Exit planning should formally begin at least 12 to 18 months in advance.

  1. Identify Personal Objectives—When do you want to eventually leave the business, realizing that most buyers will require you to stay on to help transition the business for some period of time? What would you like to do after you leave? Play golf every day? Start another business? What kind of buyer do you want—does their reputation matter?
  2. Quantify Personal and Business Assets—If you sold your business today, how much money would you need to retire or move to the next phase of your life? Is there a gap? Don’t confuse what you believe you need with what your company is worth as the market will eventually determine the value of your company.
  3. Maximize and Protect Business Value—What are the key areas you need to improve in your business to make it attractive to a buyer? Hire a vice president of Sales, build the RMR in your business, drop a product or service that is a distraction? These could be components that drive the value of your business. Whatever your specific value drivers are they should support revenue growth and profitability.
  4. Evaluate Potential Alternative Buyers—You could sell your business to “insiders” who currently work in the company. Typically this requires some form of seller financing in the form of a note to be paid in the future.
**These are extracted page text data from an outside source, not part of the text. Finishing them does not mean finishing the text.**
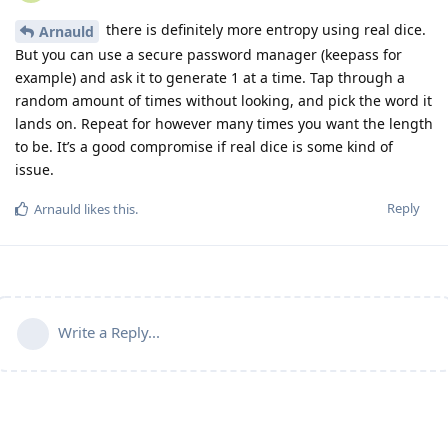
there is definitely more entropy using real dice.
Arnauld
But you can use a secure password manager (keepass for
example) and ask it to generate 1 at a time. Tap through a
random amount of times without looking, and pick the word it
lands on. Repeat for however many times you want the length
to be. It’s a good compromise if real dice is some kind of
issue.
Reply
Arnauld
likes this
.
Write a Reply...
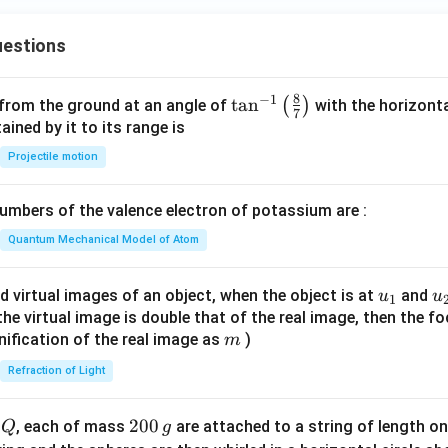
+
ac
x
{c}
estions
+
{s-
y
c}
-
8
−
1
\ta
t
a
n
(
)
 from the ground at an angle of
with the horizonta
7
1
n^
ned by it to its range is
=
{-
Projectile motion
0
1}
\lef
mbers of the valence electron of potassium are :
t(
\fr
Quantum Mechanical Model of Atom
ac
{8}
u_
u
d virtual images of an object, when the object is at
and
u
u
1
{7}
{1}
{
f the virtual image is double that of the real image, then the fo
\ri
m
nification of the real image as
)
m
gh
Refraction of Light
t)
Q
2
200
d
, each of mass
are attached to a string of length o
Q
g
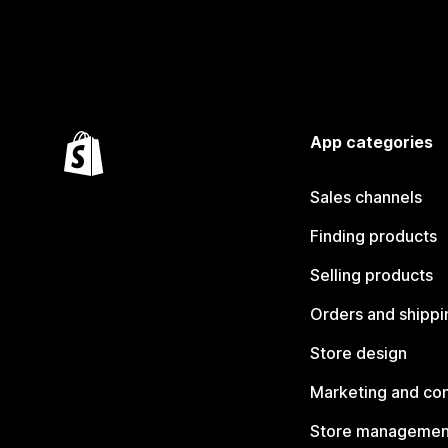
App categories
Sales channels
Finding products
Selling products
Orders and shippi
Store design
Marketing and co
Store managemen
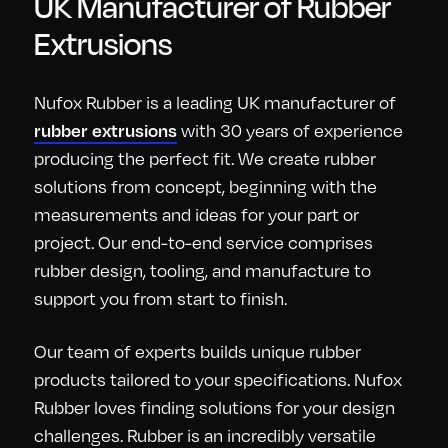
UK Manufacturer of Rubber
Extrusions
Nufox Rubber is a leading UK manufacturer of
with 30 years of experience
rubber extrusions
producing the perfect fit. We create rubber
solutions from concept, beginning with the
measurements and ideas for your part or
project. Our end-to-end service comprises
rubber design, tooling, and manufacture to
support you from start to finish.
Our team of experts builds unique rubber
products tailored to your specifications. Nufox
Rubber loves finding solutions for your design
challenges. Rubber is an incredibly versatile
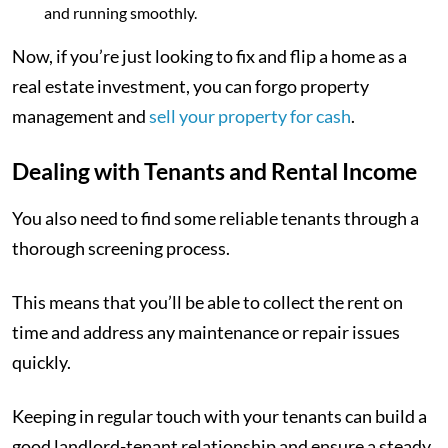
and running smoothly.
Now, if you’re just looking to fix and flip a home as a
real estate investment, you can forgo property
management and
sell your property for cash
.
Dealing with Tenants and Rental Income
You also need to find some reliable tenants through a
thorough screening process.
This means that you’ll be able to collect the rent on
time and address any maintenance or repair issues
quickly.
Keeping in regular touch with your tenants can build a
good landlord-tenant relationship and ensure a steady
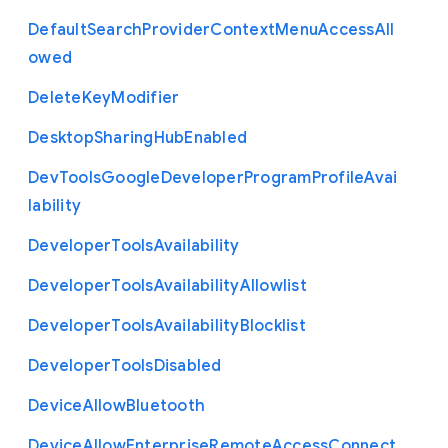
Default
Search
Provider
Context
Menu
Access
All
owed
Delete
Key
Modifier
Desktop
Sharing
Hub
Enabled
Dev
Tools
Google
Developer
Program
Profile
Avai
lability
Developer
Tools
Availability
Developer
Tools
Availability
Allowlist
Developer
Tools
Availability
Blocklist
Developer
Tools
Disabled
Device
Allow
Bluetooth
Device
Allow
Enterprise
Remote
Access
Connect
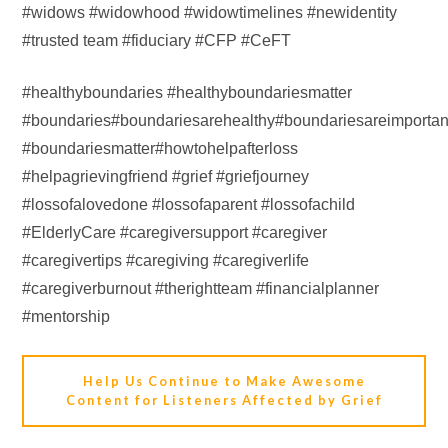
#widows #widowhood #widowtimelines #newidentity
#trusted team #fiduciary #CFP #CeFT
#healthyboundaries #healthyboundariesmatter
#boundaries#boundariesarehealthy#boundariesareimportan
#boundariesmatter#howtohelpafterloss
#helpagrievingfriend #grief #griefjourney
#lossofalovedone #lossofaparent #lossofachild
#ElderlyCare #caregiversupport #caregiver
#caregivertips #caregiving #caregiverlife
#caregiverburnout #therightteam #financialplanner
#mentorship
Help Us Continue to Make Awesome
Content for Listeners Affected by Grief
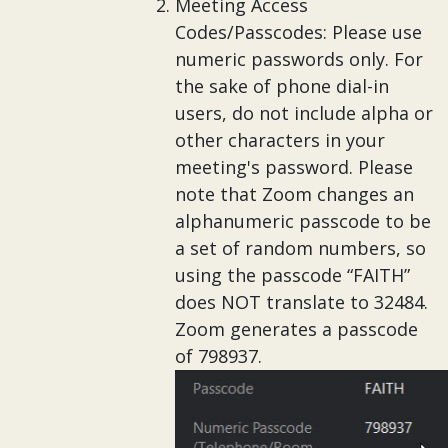
Meeting Access
Codes/Passcodes: Please use
numeric passwords only. For
the sake of phone dial-in
users, do not include alpha or
other characters in your
meeting's password. Please
note that Zoom changes an
alphanumeric passcode to be
a set of random numbers, so
using the passcode “FAITH”
does NOT translate to 32484.
Zoom generates a passcode
of 798937.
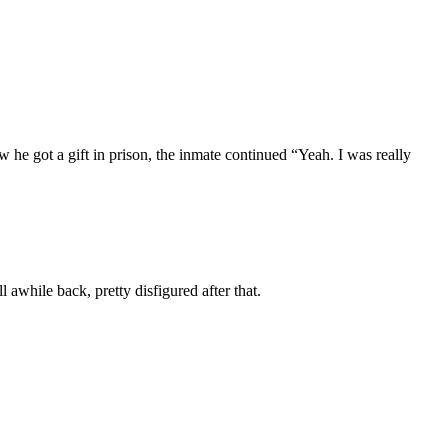
e got a gift in prison, the inmate continued “Yeah. I was really
awhile back, pretty disfigured after that.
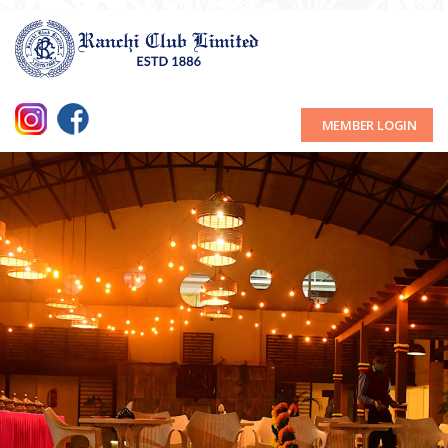
MEMBER LOGIN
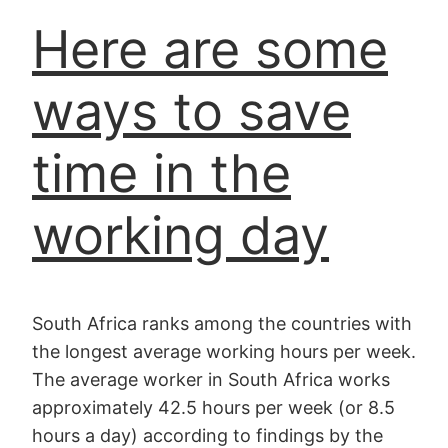
Here are some
ways to save
time in the
working day
South Africa ranks among the countries with
the longest average working hours per week.
The average worker in South Africa works
approximately 42.5 hours per week (or 8.5
hours a day) according to findings by the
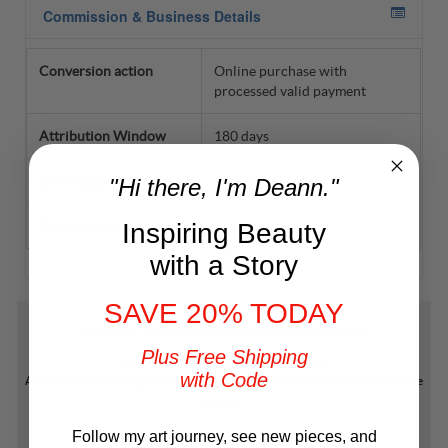
"Hi there, I'm Deann."
Inspiring Beauty
with a Story
SAVE 20% TODAY
Plus Free Shipping
with Code
Follow my art journey, see new pieces, and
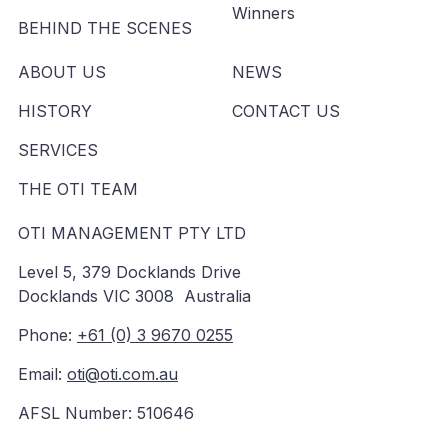
Winners
BEHIND THE SCENES
ABOUT US
NEWS
HISTORY
CONTACT US
SERVICES
THE OTI TEAM
OTI MANAGEMENT PTY LTD
Level 5, 379 Docklands Drive
Docklands VIC 3008 Australia
Phone:
+61 (0) 3 9670 0255
Email:
oti@oti.com.au
AFSL Number: 510646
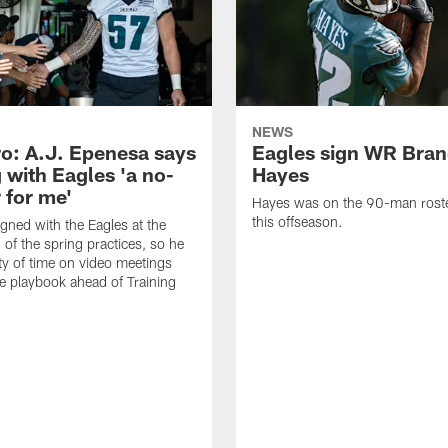
NEWS
o: A.J. Epenesa says
Eagles sign WR Bra
 with Eagles 'a no-
Hayes
 for me'
Hayes was on the 90-man roster
this offseason.
gned with the Eagles at the
 of the spring practices, so he
ty of time on video meetings
he playbook ahead of Training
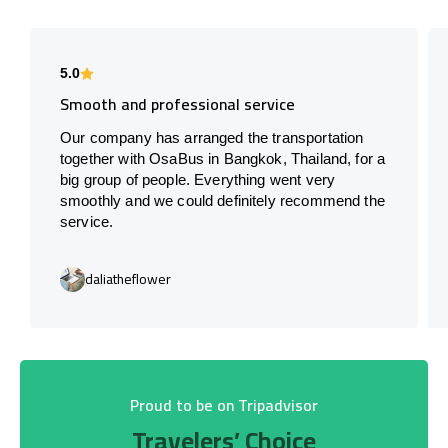
5.0
Smooth and professional service
Our company has arranged the transportation
together with OsaBus in Bangkok, Thailand, for a
big group of people. Everything went very
smoothly and we could definitely recommend the
service.
daliatheflower
Proud to be on Tripadvisor
Travelers’ Choice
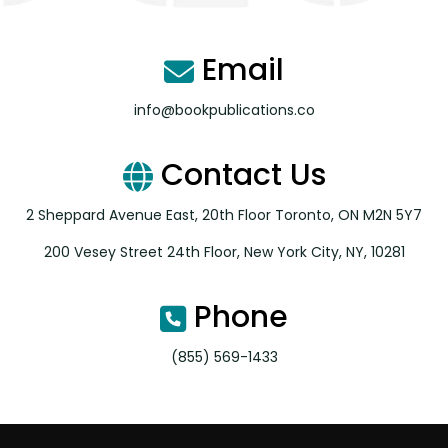
Email
info@bookpublications.co
Contact Us
2 Sheppard Avenue East, 20th Floor Toronto, ON M2N 5Y7
200 Vesey Street 24th Floor, New York City, NY, 10281
Phone
(855) 569-1433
The other alternative is selling to an “outsider.” Outsiders, whether they are strategic buyers who are already dealers or integrators or financial buyers, will subject your business to a high degree of scrutiny or diligence, but typically pay all cash or require minimal seller financing, and offer less risk.
  5. Plan—A great deal of estate, tax, personal and company planning can be done ahead of time which can greatly impact the after-tax dollars an owner receives. These strategies take time to implement.
  6. Build a Support Team—A professional team of advisors can help you when it is the right time to sell your business and in preparing it for sale. While you could try to sell it on your own, running a competitive process to insure the best deal requires having an M&A deal attorney, investment banker and a professional accountant. Each is important and you should be cautious about an advisor who claims they can do it all. Other professionals that can be integral parts of this process include your personal investment advisor and insurance broker.
  7. Post Sale—Enjoying the fruits of your labor is many times determined by how well you have planned for the next phase.

Today the market for integrators and security dealers who are looking to sell their company and have built a profitable business with revenues exceeding $5 million is strong. Analyzing the gaps in your company and personal objectives will allow you to determine what the right timing might be.